We'll do training and testing on two different groups of newgroups.

Diverse set. First, everyone should train and test comparing these two newsgroups, which are intended to be quite different from one another and hence easier to get good scores on:
- rec.motorcycles, sci.space
Homogeneous set. Second, choose from one of the following two sets of newsgroups:
- rec.autos, rec.motorcycles, rec.sport.baseball, rec.sport.hockey
- sci.crypt, sci.electronics, sci.med.original, sci.space

Getting Started

First, be sure you have twenty_newsgroups (sometimes called 20_newsgroups) and stopwords installed in Python23/nltk (get them from the nltk data zip file). Second, if you're running on windows on your own machine, be sure to modify the init file as described below to get twenty_newsgroups working (we've made this fix on the lab machines).

It's always a good idea to take a look at the data before you get started, so look at some of the plain text of the different groups to get a feeling for how long they are, what format they take, what kind of language they use, and so on.

The code we are giving you creates features that consist of all the words in the text minus the stopwords, which you can (optionally) remove. These features are weighted by their DF values. You should consider these features and their weights as a baseline to compare different features/weighting approaches against.

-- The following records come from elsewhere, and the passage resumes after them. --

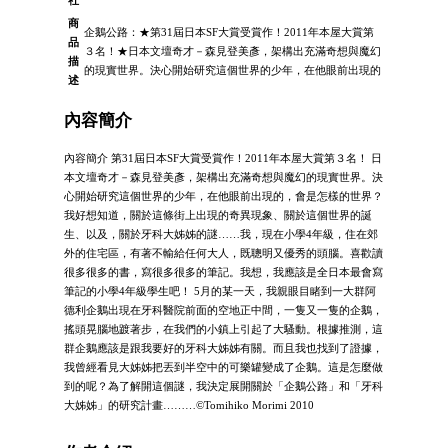
社
商
企鵝公路：★第31屆日本SF大賞受賞作！2011年本屋大賞第
品
３名！★日本文壇奇才－森見登美彥，架構出充滿奇想與魔幻
描
的現實世界。決心開始研究這個世界的少年，在他眼前出現的
述
內容簡介
內容簡介 第31屆日本SF大賞受賞作！2011年本屋大賞第３名！ 日
本文壇奇才－森見登美彥，架構出充滿奇想與魔幻的現實世界。決
心開始研究這個世界的少年，在他眼前出現的，會是怎樣的世界？
我好想知道，關於這條街上出現的奇異現象、關於這個世界的誕
生、以及，關於牙科大姊姊的謎……我，現在小學4年級，住在郊
外的住宅區，有著不輸給任何大人，既聰明又優秀的頭腦。喜歡讀
很多很多的書，寫很多很多的筆記。我想，我應該是全日本最會寫
筆記的小學4年級學生吧！ 5月的某一天，我親眼目睹到一大群阿
德利企鵝出現在牙科醫院前面的空地正中間，一隻又一隻的企鵝，
搖頭晃腦地踱著步，在我們的小鎮上引起了大騷動。根據推測，這
群企鵝應該是跟我要好的牙科大姊姊有關。而且我也找到了證據，
我曾經看見大姊姊把丟到半空中的可樂罐變成了企鵝。這是怎麼做
到的呢？為了解開這個謎，我決定展開關於「企鵝公路」和「牙科
大姊姊」的研究計畫………©Tomihiko Morimi 2010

For example, you can see if using stemming improves on this set of features or not. To compare the two approaches, you'd run the same learning algorithms using the different feature sets in order to compare them. You can also use different learning algorithms for the different feature sets, as some learning algorithms may do better with reduced features or weighted features than others.

After you've experimented with this feature set, you should then try other kinds of features and weighting strategies; some ideas are suggested below.

Ideas for Features

You should try a subset of these ideas, or introduce your own.

Tag the words with POS and experiment with excluding certain parts of speech, or using phrase types that may be of interest, such as noun-noun compounds or sequences of proper nouns. (As of this writing, the corpus is not divided into sentences; we may provide a sentence tokenizer for you to use.)
Use the porter stemmer or the morphological analyzer (morphy) from WordNet. Of particular interest may be to convert plural nouns to singular, and verbs to their root form.
Some messages contain quoted text, which is repeated text from other articles posted to the list. It may be useful to use this.
Similarly, the same person may send multiple messages and that could potentially help in some cases.

Ideas for Feature Weighting

Give more weight to features from the subject line.
Use tf.idf weighting on words.
Give all features the same weight
Some of the articles make use of technical terminology, which may include noun compounds, numbers (or alpha-numeric terms) and/or abbreviations. It may be a good idea to give these features more weight.

To Turn In

This assignment is due at 10:30am on Monday Oct 18 (note the extension).
Turn in using this link.

You must try at least 2 different additional types of features and at least 3 different classifiers in your experiments. You must experiment on the diverse and on one homogenous document set. Tell us which homogenous set you used -- rec or sci.

Turn in a description of which features/feature weighting/classifiers you tried and the accuracy scores for how well the best ones worked. Contrast how things worked with the diverse set vs. the homogenous set of newsgroups. Describe the results of your experiments:

Turn in your best models and the corresponding arff files for the test collection, as well as the window that shows the results of running your best classifier on the test set. (You can do this from either the explorer or the experimenter.)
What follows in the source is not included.